[Opening Exercise data section]
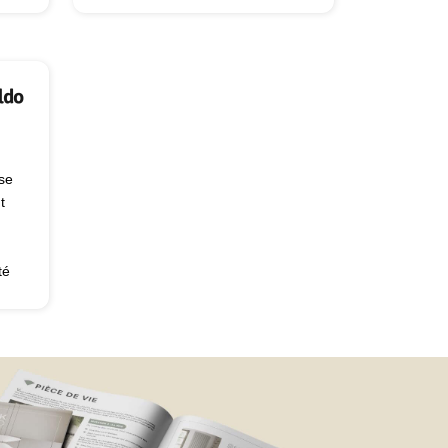
c
ise
t
té
,
est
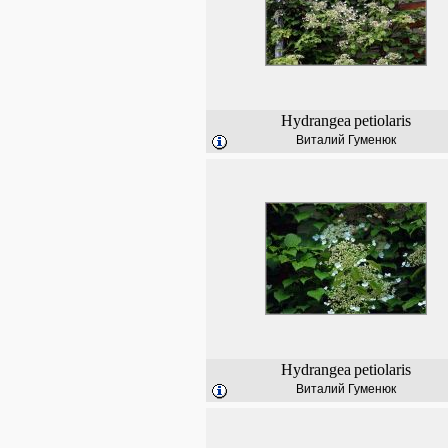
Hydrangea
petiolaris
Виталий Гуменюк
Hydrangea
petiolaris
Виталий Гуменюк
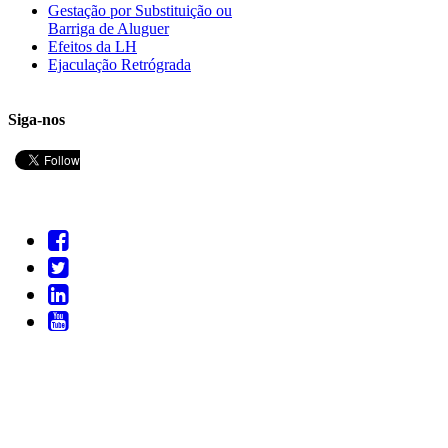
Gestação por Substituição ou
Barriga de Aluguer
Efeitos da LH
Ejaculação Retrógrada
Siga-nos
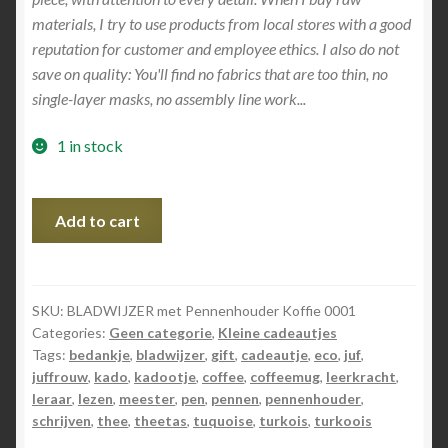
materials, I try to use products from local stores with a good
reputation for customer and employee ethics. I also do not
save on quality: You'll find no fabrics that are too thin, no
single-layer masks, no assembly line work...
1 in stock
BLADWIJZER
Add to cart
met
Pennenhouder
Koffie
quantity
SKU:
BLADWIJZER met Pennenhouder Koffie 0001
Categories:
Geen categorie
,
Kleine cadeautjes
Tags:
bedankje
,
bladwijzer
,
gift
,
cadeautje
,
eco
,
juf
,
juffrouw
,
kado
,
kadootje
,
coffee
,
coffeemug
,
leerkracht
,
leraar
,
lezen
,
meester
,
pen
,
pennen
,
pennenhouder
,
schrijven
,
thee
,
theetas
,
tuquoise
,
turkois
,
turkoois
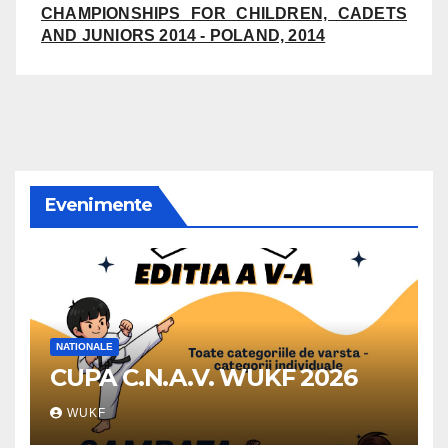
CHAMPIONSHIPS FOR CHILDREN, CADETS
AND JUNIORS 2014 - POLAND, 2014
Evenimente
NATIONALE
CUPA C.N.A.V. WUKF 2026
WUKF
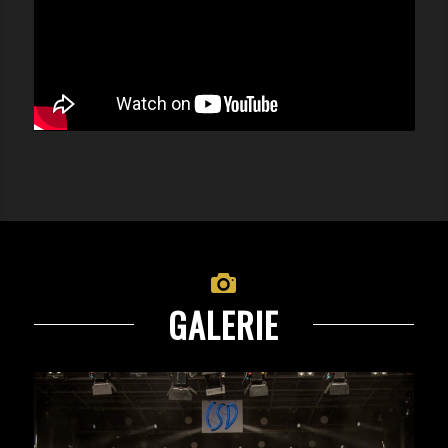
GALERIE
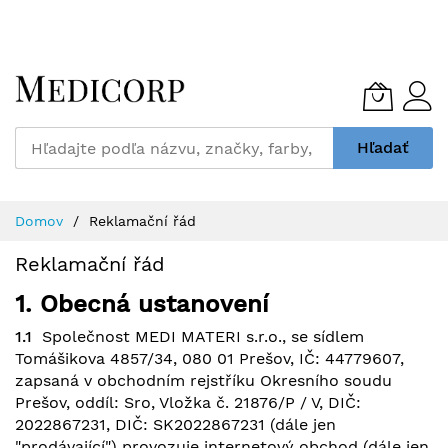
Skip
to
Content
Hľadať
Domov
Reklamační řád
Reklamační řád
1. Obecná ustanovení
1.1
Společnost MEDI MATERI s.r.o., se sídlem
Tomášikova 4857/34, 080 01 Prešov, IČ: 44779607,
zapsaná v obchodním rejstříku Okresního soudu
Prešov, oddíl: Sro, Vložka č. 21876/P / V, DIČ:
2022867231, DIČ: SK2022867231 (dále jen
"prodávající") provozuje internetový obchod (dále jen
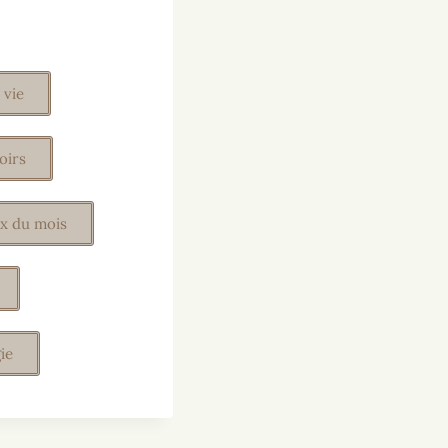
 vie
oirs
x du mois
ie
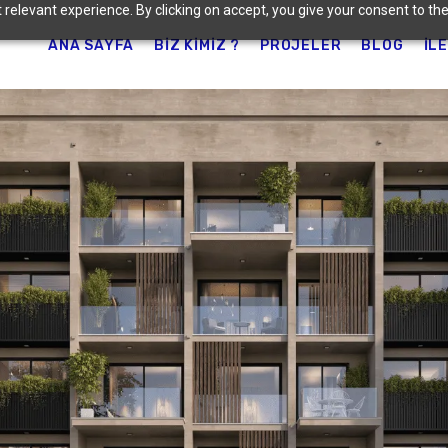
relevant experience. By clicking on accept, you give your consent to the
ANA SAYFA
BIZ KIMIZ ?
PROJELER
BLOG
İL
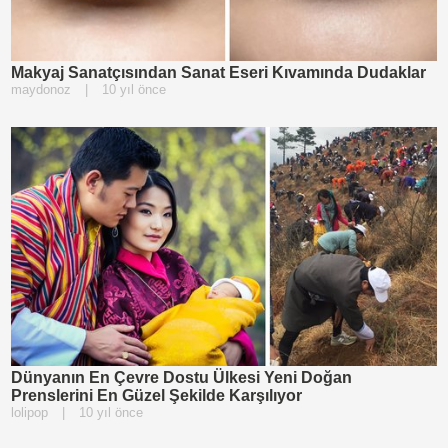
Makyaj Sanatçısından Sanat Eseri Kıvamında Dudaklar
maydonoz
|
10 yıl önce
Dünyanın En Çevre Dostu Ülkesi Yeni Doğan
Prenslerini En Güzel Şekilde Karşılıyor
lolipop
|
10 yıl önce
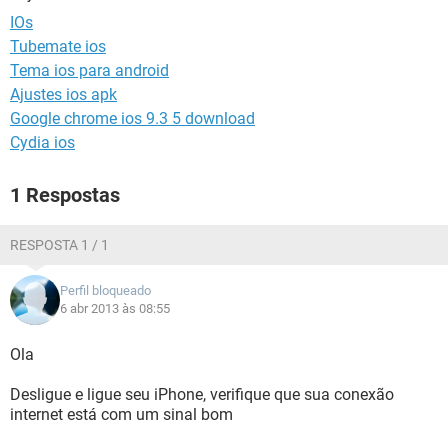
GUIA DE COMPRAS
IOs
Tubemate ios
Tema ios para android
Ajustes ios apk
Google chrome ios 9.3 5 download
Cydia ios
1 Respostas
RESPOSTA 1 / 1
Perfil bloqueado
6 abr 2013 às 08:55
Ola
Desligue e ligue seu iPhone, verifique que sua conexão
internet está com um sinal bom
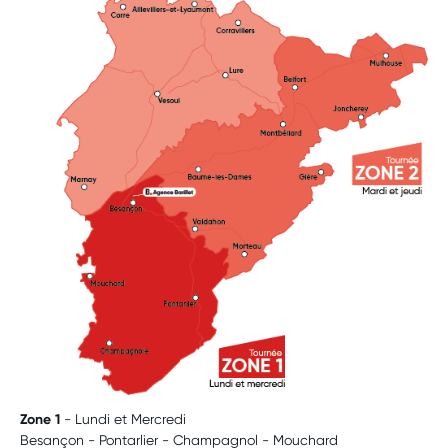
Zone 1
- Lundi et Mercredi
Besançon - Pontarlier - Champagnol - Mouchard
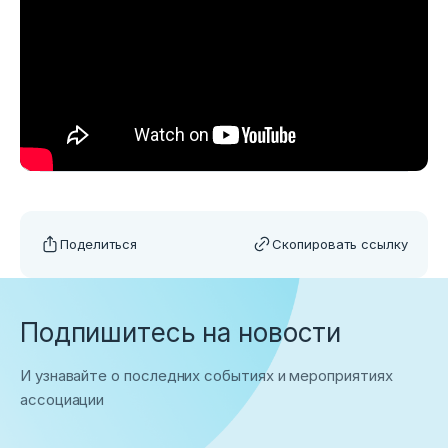
Поделиться
Скопировать ссылку
Подпишитесь на новости
И узнавайте о последних событиях и мероприятиях
ассоциации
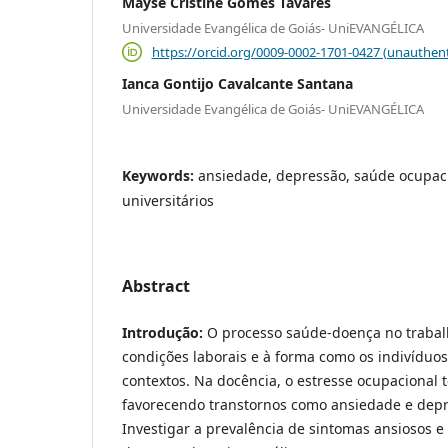
Mayse Cristine Gomes Tavares
Universidade Evangélica de Goiás- UniEVANGÉLICA
https://orcid.org/0009-0002-1701-0427 (unauthent
Ianca Gontijo Cavalcante Santana
Universidade Evangélica de Goiás- UniEVANGÉLICA
Keywords:
ansiedade, depressão, saúde ocupaci
universitários
Abstract
Introdução:
O processo saúde-doença no trabalh
condições laborais e à forma como os indivíduo
contextos. Na docência, o estresse ocupacional
favorecendo transtornos como ansiedade e dep
Investigar a prevalência de sintomas ansiosos e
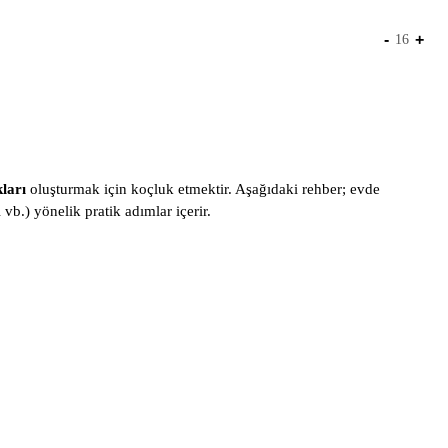
-
+
16
kları
oluşturmak için koçluk etmektir. Aşağıdaki rehber; evde
b.) yönelik pratik adımlar içerir.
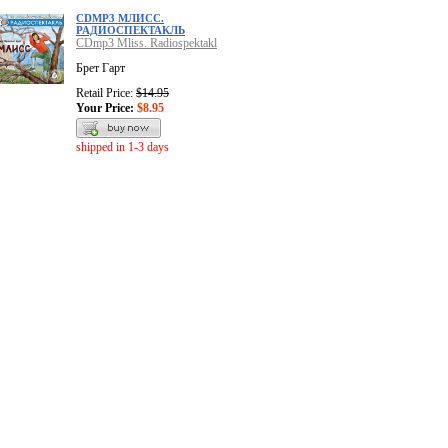
CDMP3 МЛИСС.
РАДИОСПЕКТАКЛЬ
CDmp3 Mliss. Radiospektakl
Брет Гарт
Retail Price:
$14.95
Your Price:
$8.95
shipped in 1-3 days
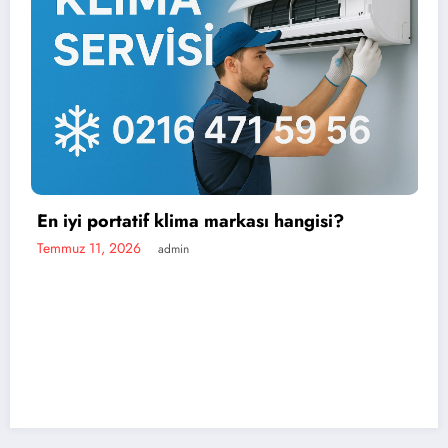
klima markası hangisi?
min
Portatif klima fi
Temmuz 11, 2026
admi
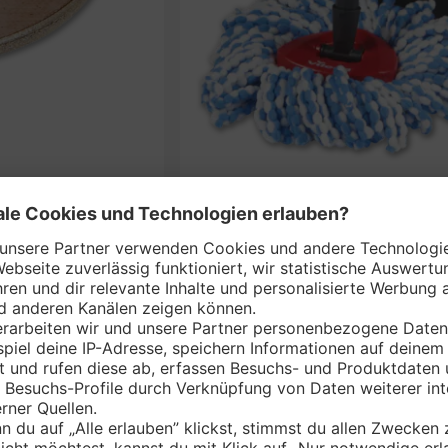
VILEDA Bodenwisc
nem Markt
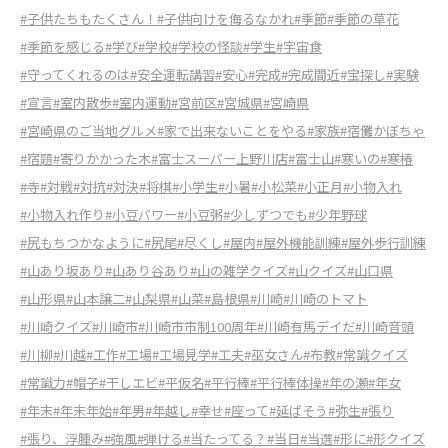
#子供たちもたくさん！
#子供向けを侮るなかれ
#季節
#季節の草花
#季節を感じる
#学び
#学校
#学校の怪談
#学生
#宇宙食
#守ってくれるのは
#安全運転講習
#安心
#完成
#完成間近
#宝探し
#実験
#宣言
#室内散歩
#室内運動
#宮前区
#宮城県
#宮崎県
#宮崎県のご当地グルメ
#家で出来ないことをやる
#家族
#宿儺かぼちゃ
#宿題
#寄りかかった木
#富士スーパー上野川店
#富士山
#寒いの
#寒椿
#寺
#対戦
#対抗
#対決
#将棋
#小学生
#小暑
#小松菜
#小正月
#小物入れ
#小物入れ作り
#小豆パワー
#小豆粥
#少しずつでも
#少年野球
#尻もちつかなように
#尻尾
#尽くし
#屋内
#屋外機能訓練
#屋外歩行訓練
#山あり坂あり
#山あり谷あり
#山の雑学クイズ
#山クイズ
#山口県
#山形県
#山本譲二
#山梨県
#山菜
#島根県
#川崎
#川崎のトマト
#川崎クイズ
#川崎市
#川崎市市制100周年
#川崎有馬デイだ
#川崎音頭
#川柳
#川越
#工作
#工場
#工場見学
#工夫
#巫女さん
#布教
#常識クイズ
#常識力
#帽子
#干しエビ
#平仮名
#平行棒
#平行棒体操
#年の瀬
#年女
#年末
#年末年始
#年男
#年越し
#幸せ
#座って
#延ばそう
#弥生
#張り
#張り、浮腫み
#強風
#弾ける
#当たってる？
#当日
#当選
#形に
#形クイズ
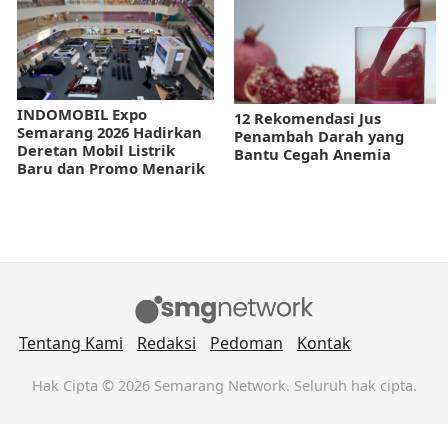
INDOMOBIL Expo
12 Rekomendasi Jus
Semarang 2026 Hadirkan
Penambah Darah yang
Deretan Mobil Listrik
Bantu Cegah Anemia
Baru dan Promo Menarik
Tentang Kami
Redaksi
Pedoman
Kontak
Hak Cipta © 2026 Semarang Network. Seluruh hak cipta.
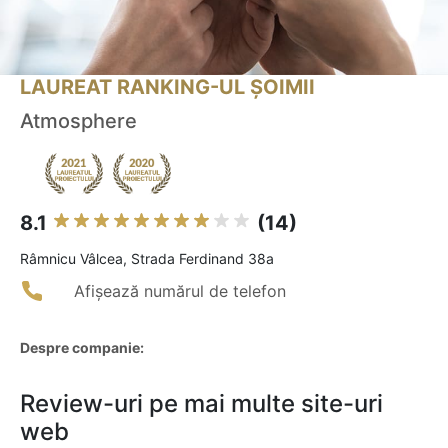
LAUREAT RANKING-UL ȘOIMII
Atmosphere
8.1
(14)
Râmnicu Vâlcea, Strada Ferdinand 38a
Afișează numărul de telefon
Despre companie:
Review-uri pe mai multe site-uri
web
[Closing Exercise data section]
• _Try it_
Any picture in the material is to be left out, and everything else is to be retyped as is.

• _Solution to this task_
c
ise
t
té
,
est
Hydrangea
petiolaris
Виталий Гуменюк
Hydrangea
petiolaris
Виталий Гуменюк
Gestação por Substituição ou
Barriga de Aluguer
Efeitos da LH
Ejaculação Retrógrada
Siga-nos
materials, I try to use products from local stores with a good
reputation for customer and employee ethics. I also do not
save on quality: You'll find no fabrics that are too thin, no
single-layer masks, no assembly line work...
1 in stock
BLADWIJZER
Add to cart
met
Pennenhouder
Koffie
quantity
SKU:
BLADWIJZER met Pennenhouder Koffie 0001
Categories:
Geen categorie
,
Kleine cadeautjes
Tags:
bedankje
,
bladwijzer
,
gift
,
cadeautje
,
eco
,
juf
,
juffrouw
,
kado
,
kadootje
,
coffee
,
coffeemug
,
leerkracht
,
leraar
,
lezen
,
meester
,
pen
,
pennen
,
pennenhouder
,
schrijven
,
thee
,
theetas
,
tuquoise
,
turkois
,
turkoois
CHAMPIONSHIPS FOR CHILDREN, CADETS
AND JUNIORS 2014 - POLAND, 2014
Evenimente
NATIONALE
CUPA C.N.A.V. WUKF 2026
WUKF
GALERIE
Skip
to
Content
Hľadať
Domov
Reklamační řád
Reklamační řád
1. Obecná ustanovení
1.1
Společnost MEDI MATERI s.r.o., se sídlem
Tomášikova 4857/34, 080 01 Prešov, IČ: 44779607,
zapsaná v obchodním rejstříku Okresního soudu
Prešov, oddíl: Sro, Vložka č. 21876/P / V, DIČ:
2022867231, DIČ: SK2022867231 (dále jen
"prodávající") provozuje internetový obchod (dále jen
 vie
oirs
x du mois
ie
relevant experience. By clicking on accept, you give your consent to the
ANA SAYFA
BIZ KIMIZ ?
PROJELER
BLOG
İL
Makyaj Sanatçısından Sanat Eseri Kıvamında Dudaklar
maydonoz
|
10 yıl önce
Dünyanın En Çevre Dostu Ülkesi Yeni Doğan
Prenslerini En Güzel Şekilde Karşılıyor
lolipop
|
10 yıl önce
GUIA DE COMPRAS
IOs
Tubemate ios
Tema ios para android
Ajustes ios apk
Google chrome ios 9.3 5 download
Cydia ios
1 Respostas
RESPOSTA 1 / 1
Perfil bloqueado
6 abr 2013 às 08:55
Ola
Desligue e ligue seu iPhone, verifique que sua conexão
internet está com um sinal bom
Zone 1
- Lundi et Mercredi
Besançon - Pontarlier - Champagnol - Mouchard
Поделиться
Скопировать ссылку
Подпишитесь на новости
И узнавайте о последних событиях и мероприятиях
ассоциации
Mayse Cristine Gomes Tavares
Universidade Evangélica de Goiás- UniEVANGÉLICA
https://orcid.org/0009-0002-1701-0427 (unauthent
Ianca Gontijo Cavalcante Santana
Universidade Evangélica de Goiás- UniEVANGÉLICA
Keywords:
ansiedade, depressão, saúde ocupaci
universitários
Abstract
Introdução:
O processo saúde-doença no trabalh
condições laborais e à forma como os indivíduo
contextos. Na docência, o estresse ocupacional
favorecendo transtornos como ansiedade e dep
Investigar a prevalência de sintomas ansiosos e
-
+
16
kları
oluşturmak için koçluk etmektir. Aşağıdaki rehber; evde
b.) yönelik pratik adımlar içerir.
CDMP3 МЛИСС.
РАДИОСПЕКТАКЛЬ
CDmp3 Mliss. Radiospektakl
Брет Гарт
Retail Price:
$14.95
Your Price:
$8.95
shipped in 1-3 days
klima markası hangisi?
min
Portatif klima fi
Temmuz 11, 2026
admi
VILEDA Bodenwisc
nem Markt
#子供たちもたくさん！
#子供向けを侮るなかれ
#季節
#季節の草花
#季節を感じる
#学び
#学校
#学校の怪談
#学生
#宇宙食
#守ってくれるのは
#安全運転講習
#安心
#完成
#完成間近
#宝探し
#実験
#宣言
#室内散歩
#室内運動
#宮前区
#宮城県
#宮崎県
#宮崎県のご当地グルメ
#家で出来ないことをやる
#家族
#宿儺かぼちゃ
#宿題
#寄りかかった木
#富士スーパー上野川店
#富士山
#寒いの
#寒椿
#寺
#対戦
#対抗
#対決
#将棋
#小学生
#小暑
#小松菜
#小正月
#小物入れ
#小物入れ作り
#小豆パワー
#小豆粥
#少しずつでも
#少年野球
#尻もちつかなように
#尻尾
#尽くし
#屋内
#屋外機能訓練
#屋外歩行訓練
#山あり坂あり
#山あり谷あり
#山の雑学クイズ
#山クイズ
#山口県
#山形県
#山本譲二
#山梨県
#山菜
#島根県
#川崎
#川崎のトマト
#川崎クイズ
#川崎市
#川崎市市制100周年
#川崎有馬デイだ
#川崎音頭
#川柳
#川越
#工作
#工場
#工場見学
#工夫
#巫女さん
#布教
#常識クイズ
#常識力
#帽子
#干しエビ
#平仮名
#平行棒
#平行棒体操
#年の瀬
#年女
#年末
#年末年始
#年男
#年越し
#幸せ
#座って
#延ばそう
#弥生
#張り
#張り、浮腫み
#強風
#弾ける
#当たってる？
#当日
#当選
#形に
#形クイズ
INDOMOBIL Expo
12 Rekomendasi Jus
Semarang 2026 Hadirkan
Penambah Darah yang
Deretan Mobil Listrik
Bantu Cegah Anemia
Baru dan Promo Menarik
Tentang Kami
Redaksi
Pedoman
Kontak
Hak Cipta © 2026 Semarang Network. Seluruh hak cipta.
LAUREAT RANKING-UL ȘOIMII
Atmosphere
8.1
(14)
Râmnicu Vâlcea, Strada Ferdinand 38a
Afișează numărul de telefon
Despre companie:
Review-uri pe mai multe site-uri
web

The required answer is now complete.